(What this task involves):
What lines in the records include the string "Giverny"? Return each one.
[Input records Boundary: Start]
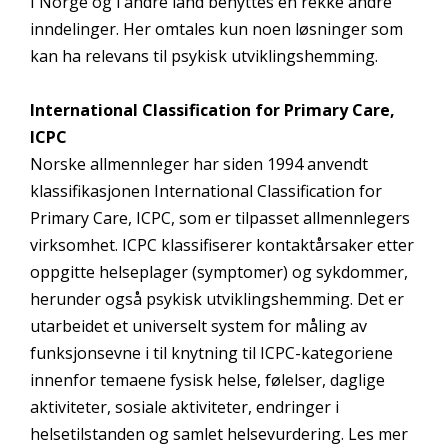
I Norge og i andre land benyttes en rekke andre
inndelinger. Her omtales kun noen løsninger som
kan ha relevans til psykisk utviklingshemming.
International Classification for Primary Care,
ICPC
Norske allmennleger har siden 1994 anvendt
klassifikasjonen International Classification for
Primary Care, ICPC, som er tilpasset allmennlegers
virksomhet. ICPC klassifiserer kontaktårsaker etter
oppgitte helseplager (symptomer) og sykdommer,
herunder også psykisk utviklingshemming. Det er
utarbeidet et universelt system for måling av
funksjonsevne i til knytning til ICPC-kategoriene
innenfor temaene fysisk helse, følelser, daglige
aktiviteter, sosiale aktiviteter, endringer i
helsetilstanden og samlet helsevurdering. Les mer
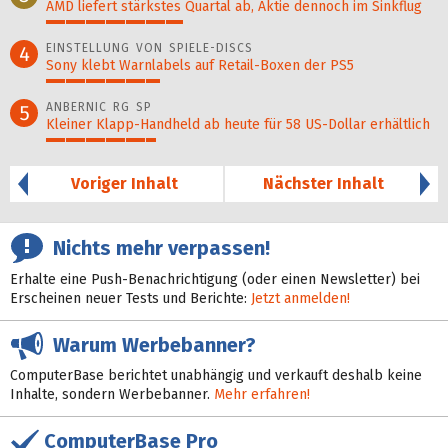
AMD liefert stärkstes Quartal ab, Aktie dennoch im Sinkflug
35%
EINSTELLUNG VON SPIELE-DISCS
4
Sony klebt Warnlabels auf Retail-Boxen der PS5
29%
ANBERNIC RG SP
5
Kleiner Klapp-Hand­held ab heute für 58 US-Dollar er­hält­lich
28%
Voriger Inhalt
Nächster Inhalt
Nichts mehr verpassen!
Erhalte eine Push-Benachrichtigung (oder einen Newsletter) bei
Erscheinen neuer Tests und Berichte:
Jetzt anmelden!
Warum Werbebanner?
ComputerBase berichtet unabhängig und verkauft deshalb keine
Inhalte, sondern Werbebanner.
Mehr erfahren!
ComputerBase Pro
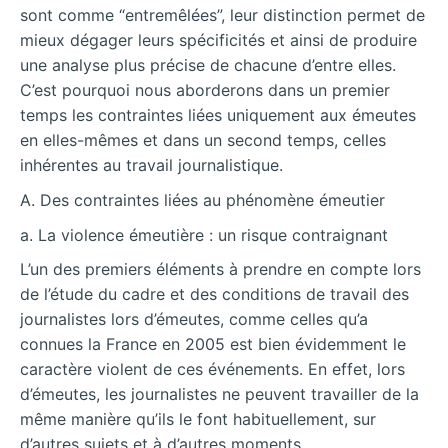
sont comme “entremêlées”, leur distinction permet de
mieux dégager leurs spécificités et ainsi de produire
une analyse plus précise de chacune d’entre elles.
C’est pourquoi nous aborderons dans un premier
temps les contraintes liées uniquement aux émeutes
en elles-mêmes et dans un second temps, celles
inhérentes au travail journalistique.
A. Des contraintes liées au phénomène émeutier
a. La violence émeutière : un risque contraignant
L’un des premiers éléments à prendre en compte lors
de l’étude du cadre et des conditions de travail des
journalistes lors d’émeutes, comme celles qu’a
connues la France en 2005 est bien évidemment le
caractère violent de ces événements. En effet, lors
d’émeutes, les journalistes ne peuvent travailler de la
même manière qu’ils le font habituellement, sur
d’autres sujets et à d’autres moments.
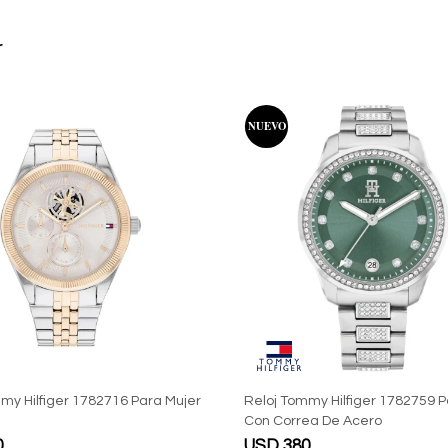
r
my Hilfiger 1782716 Para Mujer
Reloj Tommy Hilfiger 1782759 P
Con Correa De Acero
0
USD
380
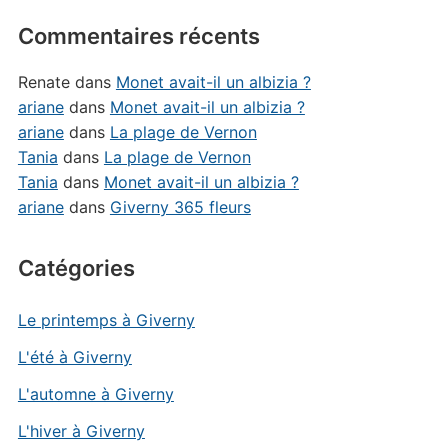
Commentaires récents
Renate
dans
Monet avait-il un albizia ?
ariane
dans
Monet avait-il un albizia ?
ariane
dans
La plage de Vernon
Tania
dans
La plage de Vernon
Tania
dans
Monet avait-il un albizia ?
ariane
dans
Giverny 365 fleurs
Catégories
Le printemps à Giverny
L'été à Giverny
L'automne à Giverny
L'hiver à Giverny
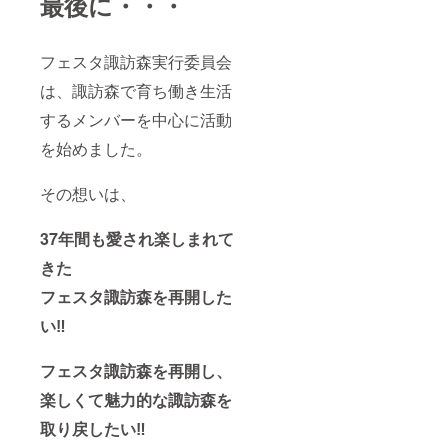
最後に・・・
フェスタ諏訪森実行委員会
は、諏訪森で育ち働き生活
するメンバーを中心に活動
を始めました。
その想いは、
37年間も愛され楽しまれて
きた
フェスタ諏訪森を再開した
い‼️
フェスタ諏訪森を再開し、
楽しくて魅力的な諏訪森を
取り戻したい‼️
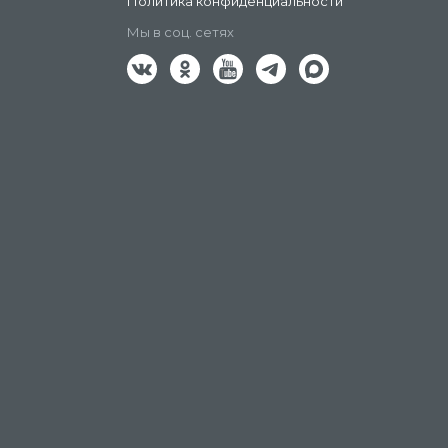
Политика конфиденциальности
Мы в соц. сетях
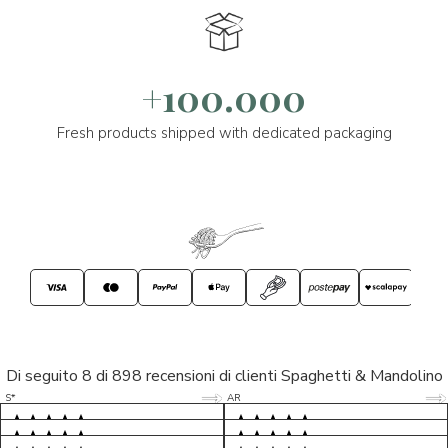
+100.000
Fresh products shipped with dedicated packaging
Di seguito 8 di 898 recensioni di clienti Spaghetti & Mandolino
5/5
5/5
S*
AR
5/5
5/5
LP
D*
5/5
5/5
M*
S*
5/5
Tutto ok. Consegna celere , pacco
esperienza sicuramente positiva,
MC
[Input records Boundary: End]
(Written solution):
Giverny 365 fleurs
Le printemps à Giverny
L'été à Giverny
L'automne à Giverny
L'hiver à Giverny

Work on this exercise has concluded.